As well as lipid-based NPs, other biodegradable polymer particles are under deep investigation by the biomedical research community. Especially, NPs synthesized using FDA-approved polymers such as poly(lactide acid) (PLA), and poly(lactic-co-glycolic acid) (PLGA). PLGA NPs loaded with indocyanine green, a photothermal agent (Nexturastat A) and an epigenetic drug to combine photothermal therapy with epigenetic therapy aimed at melanoma type of cancer are described here by Ledezma et al. [9]. Furthermore, the results shown by Duncan and collaborators demonstrate promising opportunities to contrast inflammation using interleukin-10 (IL-10) loaded PLA NPs [10]. They proved that NP-mediated prolonged release (i.e., two months) of the anti-inflammatory cytokine IL-10 was able to modulate the expression of pro-inflammatory cytokines by previously activated mouse macrophages with chlamydial stimulants.

The combination of immune attractant proteins (i.e., chemokines) and PLGA NP-features has been used by our group to abrogate CXCL12-mediated THP-1 migration as shown in Pisani et al. [11]. We believe that this intriguing functionalization of PLGA-NP surfaces with entire chemokines could lead to future therapeutic carriers able to selectively target immune cell subsets. Chemokine decoration of the surface allows the NP to bind to their cognate chemokine-receptors (CCRs/CXCRs). The receptor expression on the cell membrane depends on the cell type as well as its physiological/pathological state. Then, the chemokine choice defines the target, whereas the NP could impair the natural functions of the free chemokine. In this work, we stopped cell migration using CXCL12-PLGA NPs. Due to the relevance of this chemokine and its receptor (i.e., CXCR4) in immune cell homeostasis and cancer metastasis, we hope to contribute to future nano-carriers to be applied for research and therapeutic purposes.

The issue also includes a manuscript regarding predictions of hyper-thermic cell death by adopting a “three-state” mathematical model coupled with a tumor growth model [12]. The proposed in silico methodology and some preliminary results could be considered an important starting point to accurately simulate the hyperthermia-based tumor control also involving the immune system.

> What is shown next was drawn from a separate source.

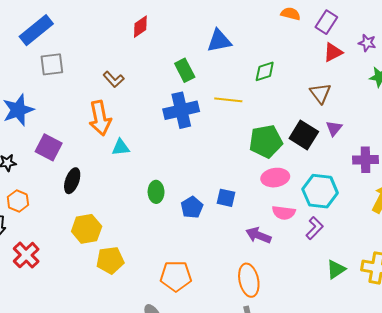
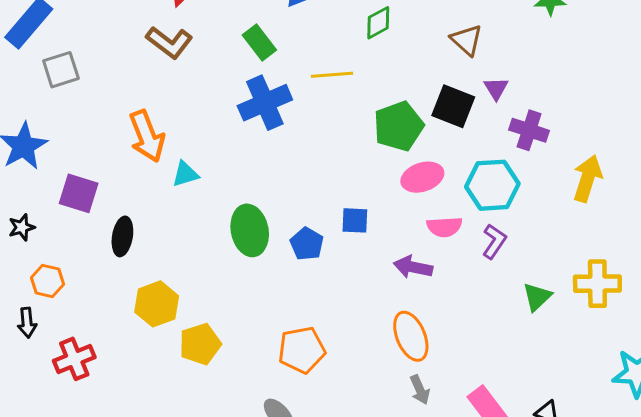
brown L-shape: (114, 79) -> (169, 42), moved, size x1.4
purple cross: (366, 160) -> (529, 130), moved, turned 30
green ellipse: (156, 192) -> (250, 230), size x1.5
red cross: (26, 255) -> (74, 359), turned 32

Last but not least, a methodology paper on the use Transmission Electron Microscopy (TEM) to carefully study the effects of ionizing radiation (IR) combined to gold NPs has been included [13]. The authors provide valuable insights on the NPs’ radio-sensitization and the subsequent biochemical mechanisms through immunogold-labelling of antigenic sites at ultrastructural level.

As previously mentioned by the relevant information of the published papers, this Special Issue highlights the importance of host immune responses to NMs as a fundamental subject to be addressed in order to create safe-by-design NPs for therapeutic and diagnostic applications in biomedicine.